Boston City Hall: ‘A Building People Love to Hate But Shouldn’t’

The other day the hardworking staff stumbled upon this Architectural Digest post headlined “10 Buildings People Love to Hate but Shouldn’t: Reconsidering Brutalism, architecture’s most argued-over style.”

Immediately we thought, Boston City Hall has got to be one of them.

And bingo – number three with a bullet.

Boston City Hall was created by the masterful principals of Kallmann McKinnell & Knowles with Campbell, Aldrich & Nulty (also architects) and engineers LeMessurier. Completed in 1968, the building is the centerpiece of the city’s famous (some critics of the design would say “infamous”) Government Center.

Detail of coffered concrete overhangs at Boston City Hall.

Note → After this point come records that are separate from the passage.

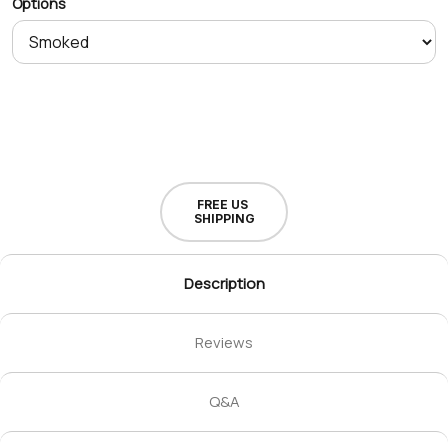
Options
FREE US
SHIPPING
Description
Reviews
Q&A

Here at the Global Worldwide Headquarters, we’ve long put on the pom poms for Boston’s Brutalist Boondoggle, roundly endorsing New York Times architectural critic Ada Louise Huxtable’s glowing tribute to the new building on the occasion of its 1969 unveiling.

Huxtable’s critical verdict was thoroughly upbeat.

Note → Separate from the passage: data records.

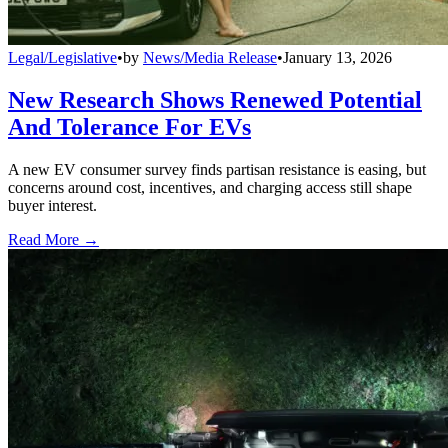
Legal/Legislative
•
by
News/Media Release
•
January 13, 2026
New Research Shows Renewed Potential
And Tolerance For EVs
A new EV consumer survey finds partisan resistance is easing, but
concerns around cost, incentives, and charging access still shape
buyer interest.
Read More →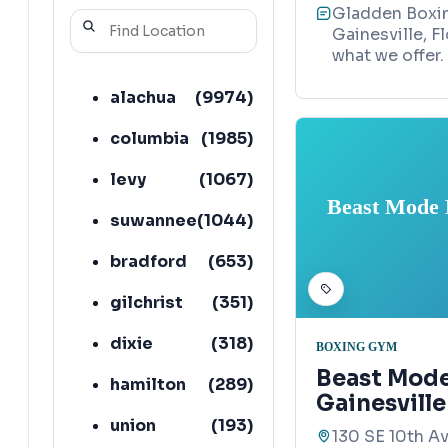
Gladden Boxin
Gainesville, F
what we offer.
alachua
(
9974
)
columbia
(
1985
)
levy
(
1067
)
Beast Mode B
suwannee
(
1044
)
bradford
(
653
)
gilchrist
(
351
)
dixie
(
318
)
BOXING GYM
Beast Mode
hamilton
(
289
)
Gainesvill
union
(
193
)
130 SE 10th Av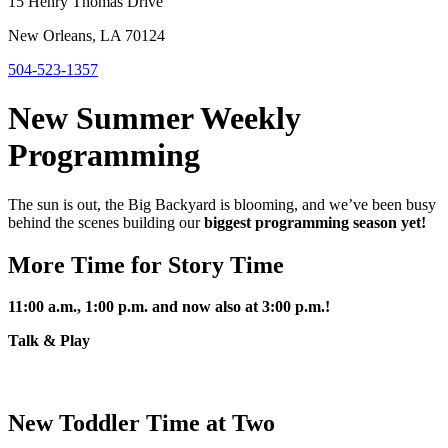
15 Henry Thomas Drive
New Orleans, LA 70124
504-523-1357
New Summer Weekly
Programming
The sun is out, the Big Backyard is blooming, and we’ve been busy
behind the scenes building our
biggest programming season yet!
More Time for Story Time
11:00 a.m., 1:00 p.m. and now also at 3:00 p.m.!
Talk & Play
New Toddler Time at Two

Boston can celebrate with the knowledge that it has produced a superior public building in an age that values cheapness over quality as a form of public virtue. It also has one of the handsomest buildings around, and thus far, one of the least understood.

It is a product of this moment and these times – something that can be said of successful art of any period. And it is a winner, in more ways than one.

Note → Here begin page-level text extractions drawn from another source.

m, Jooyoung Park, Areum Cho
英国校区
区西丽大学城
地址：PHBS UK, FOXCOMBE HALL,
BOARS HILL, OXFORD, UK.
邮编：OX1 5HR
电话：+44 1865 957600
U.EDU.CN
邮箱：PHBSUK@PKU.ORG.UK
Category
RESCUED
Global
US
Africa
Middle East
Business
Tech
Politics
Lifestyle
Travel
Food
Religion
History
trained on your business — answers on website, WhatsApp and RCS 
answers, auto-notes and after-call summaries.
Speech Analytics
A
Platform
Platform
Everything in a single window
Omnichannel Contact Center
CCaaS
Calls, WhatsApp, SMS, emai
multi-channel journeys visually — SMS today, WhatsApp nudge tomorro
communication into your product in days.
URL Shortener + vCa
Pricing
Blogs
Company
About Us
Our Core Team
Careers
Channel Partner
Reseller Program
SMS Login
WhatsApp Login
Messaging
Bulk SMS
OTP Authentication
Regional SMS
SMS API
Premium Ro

Except . . . it’s been a loser in every way since then.

Over a decade ago, the hardwincing staff noted this piece by Boston Globe architectural critic Robert Campbell about “what people would choose for demolition here.”

Ugly is in the eye of the beholder

Readers vote for Boston buildings they’d rather not see

The ugliest building in Greater Boston is Boston City Hall. At least, that’s the opinion of Globe readers. For second ugliest, they’re split between the Government Center Parking Garage and the twin white towers known as Symphony Plaza East and West, which stand at the corner of Massachusetts and Huntington . . .

Of City Hall, one e-mails, “It’s scary, right out of ‘1984,’ intimidating and grim.’’ Another disses it as “a hideous and disastrously non-functional abomination of a building.’’ And another calls it “a landmark which is infamous, not famous.’’

Campbell himself was “a fan of this powerful, ugly-and-wonderful building, and I look forward to the day when it gets the loving and inventive spruce up it needs and deserves.”

And . . . we’re still waiting.

Oddly enough, two months earlier the Globe Magazine had featured a piece by staffer Sarah Schweitzer headlined, “In praise of ugly buildings: Could this be the decade during which Boston’s most ridiculed are recognized as treasures?” The praise was, shall we say, somewhat less than full-throated.

Resentment of modern buildings was bound to be acute in Boston. We are a city that revels in our history. The mid-century-modern buildings — most notoriously, those that rose in Government Center on the site of the leveled Scollay Square — buried blocks of history to make room for themselves. But the buildings’ defenders say that past sins must be forgiven and that the buildings should be recognized for their own history — that of ushering Boston into the 20th century. When they were built, Boston was suffering from the departure of its manufacturing base. Nothing of note had been built in downtown for decades. The new buildings rising on the skyline were a sign of turnaround. “These buildings countered the perception that Boston was an economic backwater,” says Mark Pasnik, a Boston architect.

That “economic backwater” perception is long gone. But City Hall’s “ugly building” tag will likely live forever.